Meta bertujuan mengurangi ketergantungan pada pemasok eksternal dan menantang dominasi Nvidia dengan mengembangkan chip AI kustom. Langkah ini menciptakan tekanan kompetitif, mendiversifikasi pasar, serta mendorong inovasi di kalangan produsen chip seperti AMD dan Google, sehingga secara fundamental mengubah lanskap chip AI.
NVIDIA unggul dalam performa dengan chip H200 yang memiliki kapasitas 141GB dan kemampuan komputasi superior. AMD Instinct MI300X menawarkan performa kompetitif pada konsumsi daya 750W. Meta mengembangkan chip kustom untuk efisiensi biaya. NVIDIA mempertahankan harga premium, AMD menawarkan nilai terbaik, sedangkan Meta fokus pada optimasi internal demi pengurangan biaya dan efisiensi energi.
Per 2026, NVIDIA memimpin pasar chip AI dengan pangsa 57%. AMD memiliki 43% dalam penerapan GPU Meta dengan 173.000 unit dibandingkan 224.000 unit milik NVIDIA. Posisi dominan NVIDIA tetap terjaga secara global.

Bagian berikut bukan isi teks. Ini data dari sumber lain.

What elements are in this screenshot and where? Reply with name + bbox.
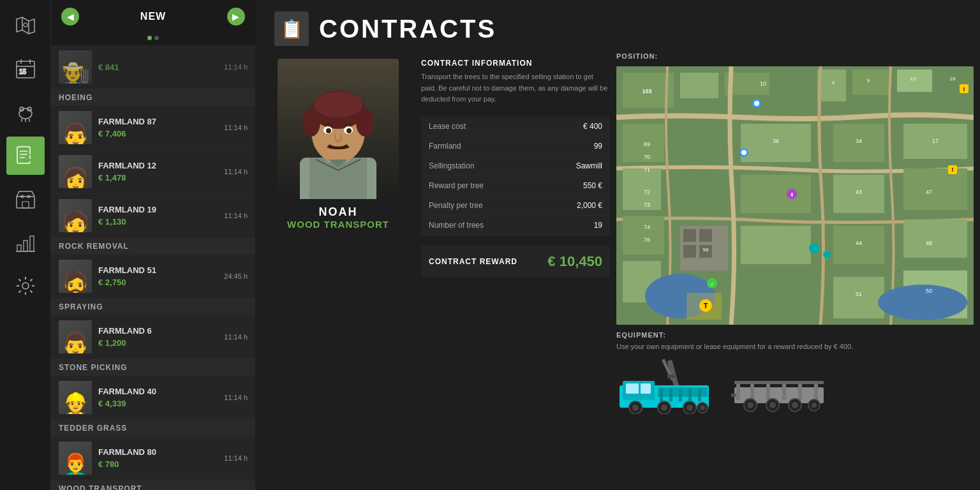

Pelanggan perusahaan mempertimbangkan performa, efisiensi biaya, dan konsumsi daya sebagai prioritas utama. Mereka juga menilai kompatibilitas chip, skalabilitas untuk peningkatan di masa depan, dukungan ekosistem perangkat lunak, dan keandalan vendor saat memilih chip AI.
CUDA menawarkan ekosistem yang lebih matang dan dukungan pengembang yang luas. Platform ini menyediakan antarmuka akses langsung ke perangkat keras, menurunkan tingkat kesulitan pengembangan, integrasi tinggi dengan aplikasi dan framework utama, serta memiliki pustaka alat pihak ketiga dan sumber daya komunitas yang lebih besar, sehingga pengembang dapat lebih mudah mengoptimalkan performa chip AI.
Chip kustom Meta akan mendorong inovasi teknologi, memperkuat kemandirian rantai pasok, dan mempercepat persaingan industri menuju standar performa dan efisiensi yang lebih tinggi dalam infrastruktur komputasi AI.
Pasar chip AI akan beralih dari dominasi GPU ke kemunculan ASIC. Arsitektur GPU dan ASIC akan berkembang dan beriringan. Arsitektur hybrid atau gabungan baru diperkirakan akan muncul. Pada 2026, pengiriman ASIC mungkin melampaui GPU NVIDIA. Pasar akan berubah dari monopoli menjadi persaingan yang terdiversifikasi dengan banyak pemain.